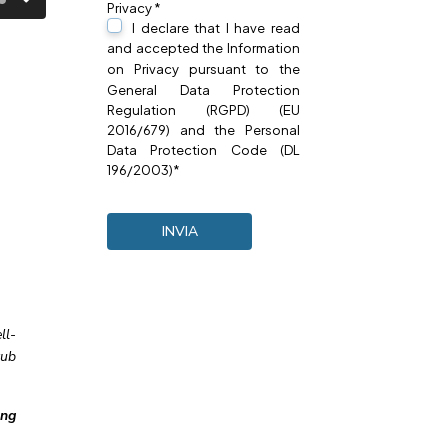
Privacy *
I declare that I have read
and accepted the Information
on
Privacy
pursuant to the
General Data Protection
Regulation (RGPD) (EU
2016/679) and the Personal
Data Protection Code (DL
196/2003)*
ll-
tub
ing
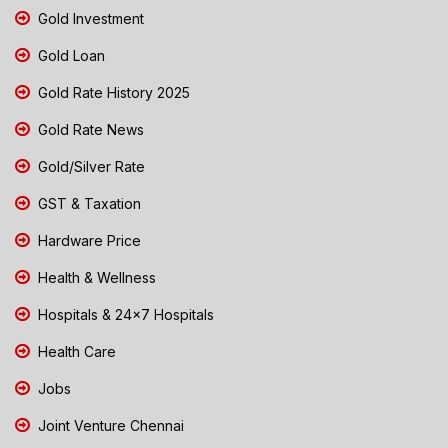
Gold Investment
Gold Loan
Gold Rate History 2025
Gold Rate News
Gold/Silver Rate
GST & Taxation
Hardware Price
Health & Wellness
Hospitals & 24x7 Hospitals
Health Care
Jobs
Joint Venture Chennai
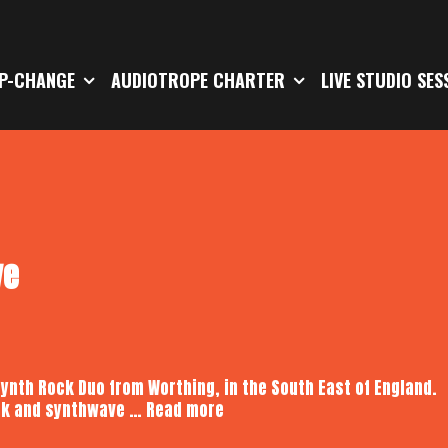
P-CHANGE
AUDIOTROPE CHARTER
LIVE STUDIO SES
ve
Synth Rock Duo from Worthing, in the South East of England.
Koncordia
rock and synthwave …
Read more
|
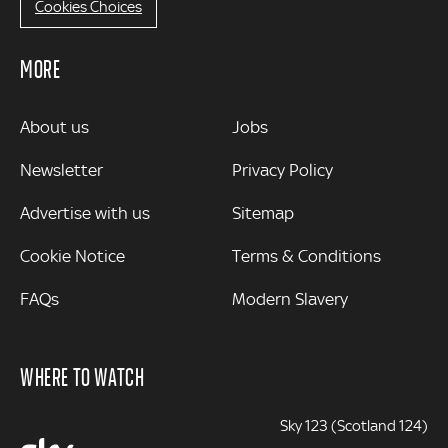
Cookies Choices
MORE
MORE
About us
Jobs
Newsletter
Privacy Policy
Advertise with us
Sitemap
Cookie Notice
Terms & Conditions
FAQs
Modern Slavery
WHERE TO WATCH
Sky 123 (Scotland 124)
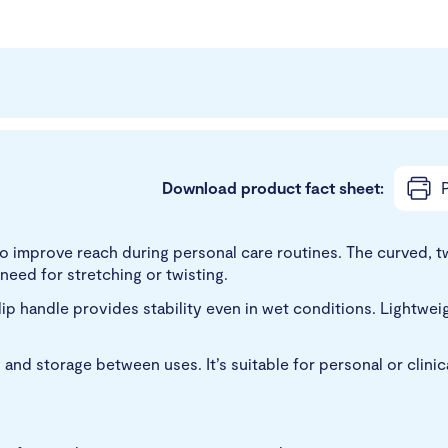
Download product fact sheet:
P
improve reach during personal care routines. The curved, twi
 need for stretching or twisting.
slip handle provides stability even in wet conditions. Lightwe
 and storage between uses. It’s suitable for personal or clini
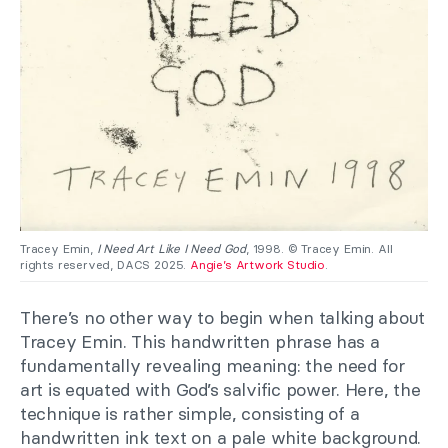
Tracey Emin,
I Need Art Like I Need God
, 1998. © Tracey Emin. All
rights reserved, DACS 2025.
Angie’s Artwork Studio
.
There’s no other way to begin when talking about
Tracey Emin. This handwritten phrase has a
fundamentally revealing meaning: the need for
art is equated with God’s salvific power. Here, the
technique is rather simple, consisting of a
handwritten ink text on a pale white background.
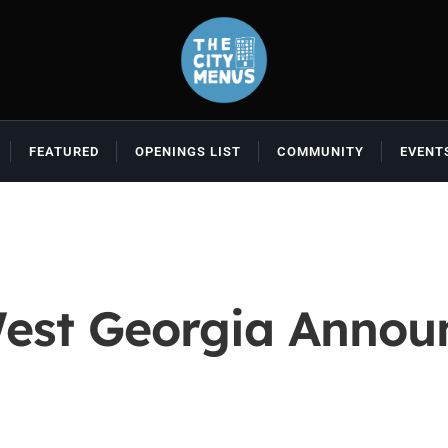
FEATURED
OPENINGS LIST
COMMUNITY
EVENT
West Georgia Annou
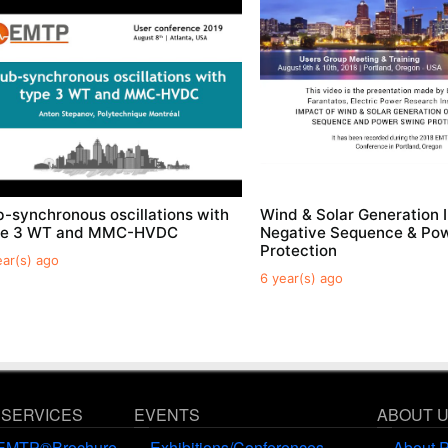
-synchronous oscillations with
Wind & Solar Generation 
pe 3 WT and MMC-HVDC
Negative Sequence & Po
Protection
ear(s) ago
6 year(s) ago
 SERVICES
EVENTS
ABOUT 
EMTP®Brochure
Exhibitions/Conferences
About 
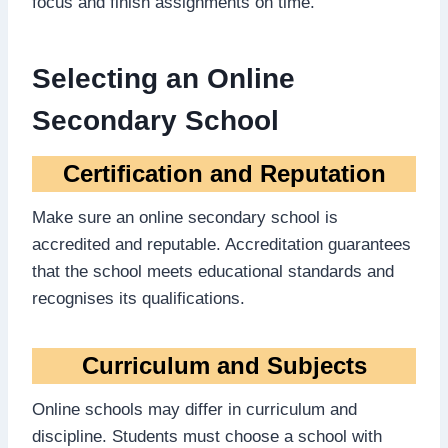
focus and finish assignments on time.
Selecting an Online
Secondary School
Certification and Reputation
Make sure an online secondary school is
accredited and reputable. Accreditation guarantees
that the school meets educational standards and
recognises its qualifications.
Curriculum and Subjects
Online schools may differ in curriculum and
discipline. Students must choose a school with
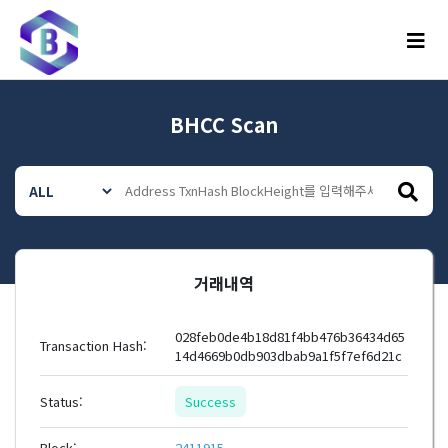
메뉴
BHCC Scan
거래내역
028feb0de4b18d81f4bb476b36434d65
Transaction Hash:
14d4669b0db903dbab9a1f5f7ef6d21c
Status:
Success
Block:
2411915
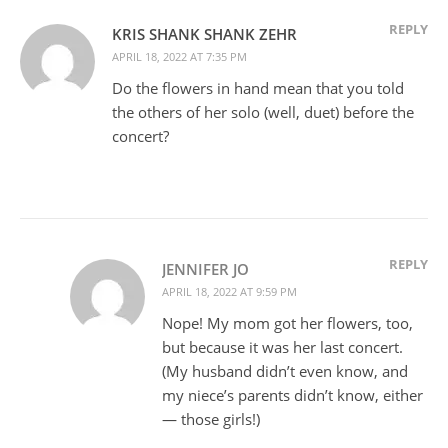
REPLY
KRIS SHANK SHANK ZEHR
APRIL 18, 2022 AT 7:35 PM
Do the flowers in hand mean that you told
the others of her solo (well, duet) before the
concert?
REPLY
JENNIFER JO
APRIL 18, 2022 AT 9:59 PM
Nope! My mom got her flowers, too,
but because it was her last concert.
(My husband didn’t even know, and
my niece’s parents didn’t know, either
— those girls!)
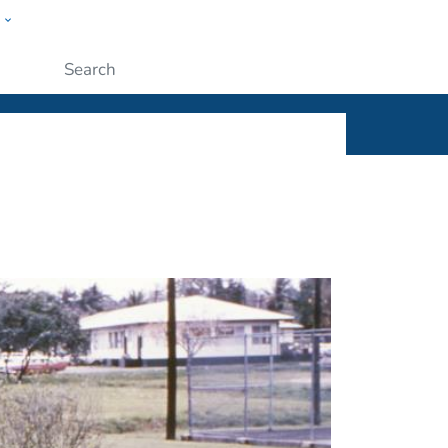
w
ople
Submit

★ ★ ★ ★

_TASK TO COMPLETE:_
Your task is to repeat the opening line of the entries above and each line after it, ending with the line that has "Synth Rock Duo". Do not include the pictures.

_RESULT OF THIS EXERCISE:_
Privacy *
I declare that I have read
and accepted the Information
on
Privacy
pursuant to the
General Data Protection
Regulation (RGPD) (EU
2016/679) and the Personal
Data Protection Code (DL
196/2003)*
ll-
tub
ing
Gold Investment
Gold Loan
Gold Rate History 2025
Gold Rate News
Gold/Silver Rate
GST & Taxation
Hardware Price
Health & Wellness
Hospitals & 24x7 Hospitals
Health Care
Jobs
Joint Venture Chennai
P-CHANGE
AUDIOTROPE CHARTER
LIVE STUDIO SES
ve
Synth Rock Duo from Worthing, in the South East of England.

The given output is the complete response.